Wikipedia traffic statistics for Hacker News (or any other article) - ColinWright
http://stats.grok.se/en/201108/Hacker_News
======
emw
<http://toolserver.org/~emw/wikistats/> is an augmented traffic statistics
tool that shows daily Wikipedia page traffic over arbitrary time periods. It
also allows users to see traffic for multiple articles in a given time period,
or different language versions of the same article, and gives summary
statistics for each data set and some very basic automated inferencing on the
cause of traffic spikes (e.g. Michael Jackson's). The tool gets its data from
stats.grok.se.

[http://toolserver.org/~emw/wikistats/?p1=Hacker_News&pro...](http://toolserver.org/~emw/wikistats/?p1=Hacker_News&project1=en&from=12/10/2007&to=8/10/2011&plot=1)

------
alexmuller
This is my favourite: <http://stats.grok.se/en/201107/Rupert_Murdoch> (it's
amazing to think how influential Wikipedia could be at times like that)

------
EGreg
Woohoo!
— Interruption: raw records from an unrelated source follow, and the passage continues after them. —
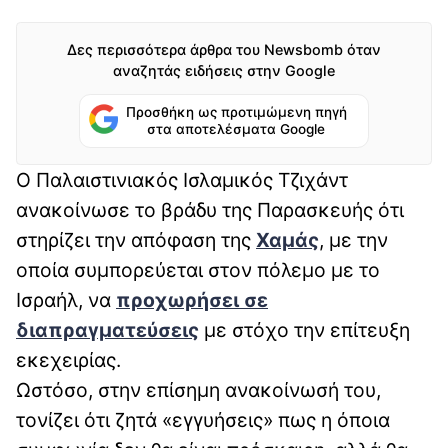
Δες περισσότερα άρθρα του Newsbomb όταν
αναζητάς ειδήσεις στην Google
Προσθήκη ως προτιμώμενη πηγή
στα αποτελέσματα Google
Ο Παλαιστινιακός Ισλαμικός Τζιχάντ
ανακοίνωσε το βράδυ της Παρασκευής ότι
στηρίζει την απόφαση της
Χαμάς
, με την
οποία συμπορεύεται στον πόλεμο με το
Ισραήλ, να
προχωρήσει σε
διαπραγματεύσεις
με στόχο την επίτευξη
εκεχειρίας.
Ωστόσο, στην επίσημη ανακοίνωσή του,
τονίζει ότι ζητά «εγγυήσεις» πως η όποια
The page I started on Wikipedia has more hits:

<http://stats.grok.se/en/201108/Hessian_matrix>

------
remi
Too bad Wikirank has been shut down... it was a great way to visualize
Wikipedia pages traffic.

<http://www.veen.com/jeff/archives/000998.html>

The stats data dumps are available here: <http://dammit.lt/wikistats/>

------
avgarrison
Airbnb's traffic stats were interesting last month. See if you can guess when
news of the incident became viral: <http://stats.grok.se/en/201107/Airbnb>

------
Stuk
For the Hacker_News article there seems to be a peak every Tuesday in July
(and to some extent May). I wonder why?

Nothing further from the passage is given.